JAKARTA, KOMPAS.com - Rencana kunjungan kerja Badan Legislasi (Baleg) Dewan Perwakilan Rakyat (DPR) ke Ekuador dan Brasil dipertanyakan.
Awalnya, kunker ini diketahui dari surat nomor LG/13489/DPR RI/IX/2021 perihal Permintaan Nama Anggota Baleg ke Luar Negeri. Surat tersebut ditujukan kepada Ketua Kelompok Fraksi (Kapoksi) Baleg DPR.
Terkait penyusunan Rancangan Undang-Undang Penghapusan Kekerasan Seksual (RUU PKS), kunker dijadwalkan pada 31 Oktober hingga 22 November 2021.

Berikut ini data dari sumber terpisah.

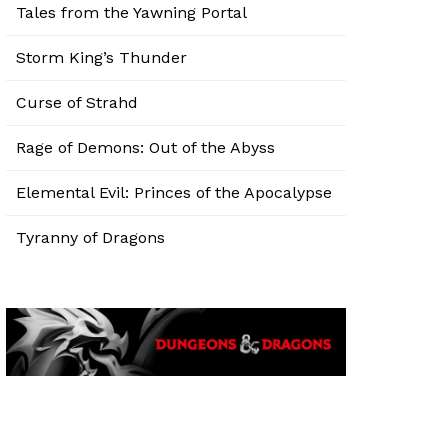
Tales from the Yawning Portal
Storm King’s Thunder
Curse of Strahd
Rage of Demons: Out of the Abyss
Elemental Evil: Princes of the Apocalypse
Tyranny of Dragons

Baca juga: Alasan DPR Kunker ke Luar Negeri Terkait RUU PKS Dinilai Tak Relevan
Wakil Ketua DPR Lodewijk F Paulus mengatakan, kunker diperlukan agar pembahasan RUU PKS tidak mendapatkan keluhan dari publik.
Ia menyebutkan, RUU PKS merupakan salah satu regulasi yang sensitif, sehingga DPR merasa perlu memperoleh informasi sebanyak-banyaknya melalui kunjungan kerja.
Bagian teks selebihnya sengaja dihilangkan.